Een ongeveer 40-jarige vrouw met een Marokkaans uiterlijk reageert afwerend op de vraag of ze in Kanaleneiland woont en of ze het ermee eens is dat de leefkwaliteit er toegenomen is. „Ik begrijp niet Nederlands”, om vervolgens door te rijden met haar kinderwagen.
Een 27-jarige Surinaamse moeder wandelt met haar zoontje van 4 richting de uitgang. Of zij zich thuis voelt in haar wijk? „Toen ik hier vier jaar geleden ging wonen, wist ik dat Kanaleneiland een slechte naam had. Overdreven. Ik ben nog nooit lastiggevallen en voel me veilig op straat.”

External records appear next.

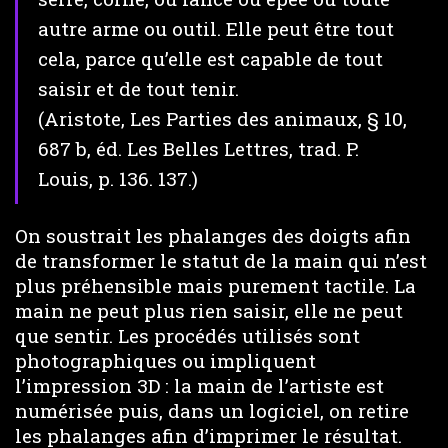
autre arme ou outil. Elle peut être tout
cela, parce qu’elle est capable de tout
saisir et de tout tenir.
(Aristote, Les Parties des animaux, § 10,
687 b, éd. Les Belles Lettres, trad. P.
Louis, p. 136. 137.)
On soustrait les phalanges des doigts afin
de transformer le statut de la main qui n’est
plus préhensible mais purement tactile. La
main ne peut plus rien saisir, elle ne peut
que sentir. Les procédés utilisés sont
photographiques ou impliquent
l’impression 3D : la main de l’artiste est
numérisée puis, dans un logiciel, on retire
les phalanges afin d’imprimer le résultat.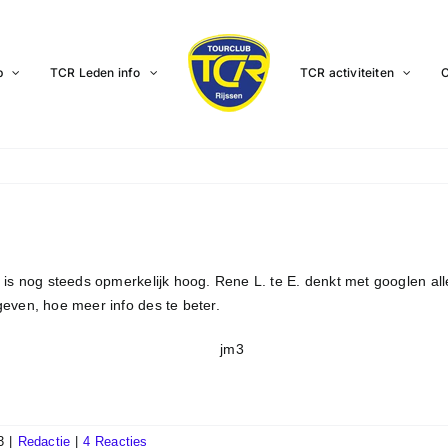
b
TCR Leden info
TCR activiteiten
C
 is nog steeds opmerkelijk hoog. Rene L. te E. denkt met googlen al
even, hoe meer info des te beter.
3
|
Redactie
|
4 Reacties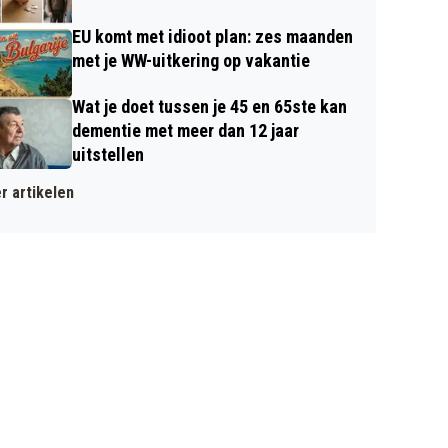
EU komt met idioot plan: zes maanden
met je WW-uitkering op vakantie
Wat je doet tussen je 45 en 65ste kan
dementie met meer dan 12 jaar
uitstellen
r artikelen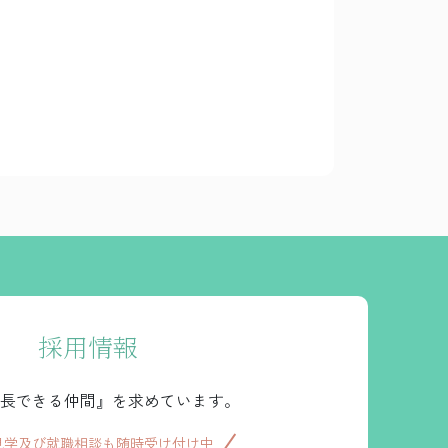
採用情報
長できる仲間』を求めています。
見学及び就職相談も随時受け付け中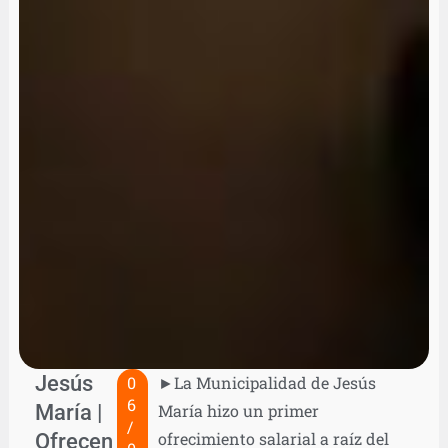
Jesús
0
►La Municipalidad de Jesús
6
María |
María hizo un primer
/
Ofrecen
ofrecimiento salarial a raíz del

Op een bankje op het plein bij het winkelcentrum zit een 68- jarige man te genieten van de zon. „Ik kom uit Armenië en woon al tien jaar in deze wijk. Vanaf 2007 zijn er hier echt dingen gaan veranderen. De politie heeft de touwtjes stevig in handen gekregen en treedt zo nodig hard op. De situatie is hier duidelijk verbeterd. Ik voel me echt thuis in Kanaleneiland.”
Vooruitgang in krachtwijk
Het aantal inwoners van aandachtswijken dat ontevreden is met de woonomgeving, is ten opzichte van 2002 met 10 procent afgenomen. De gerichte aanpak van de overheid werpt zijn vruchten af. Hoewel landelijk gezien verloedering, zoals bekladding van gebouwen en rommel op straat, steeds vaker wordt gesignaleerd, neemt die in aandachtswijken juist af. Desondanks blijft het aantal vervelende voorvallen er relatief hoog.
Inwoners van aandachtswijken geven vaker aan dat mensen in de buurt prettig met elkaar omgaan, dat de wijk saamhorigheid kent en dat ze zich in hun omgeving thuis voelen. Vooral inwoners van achterstandswijken beschouwen de toekomst van hun buurt als positief.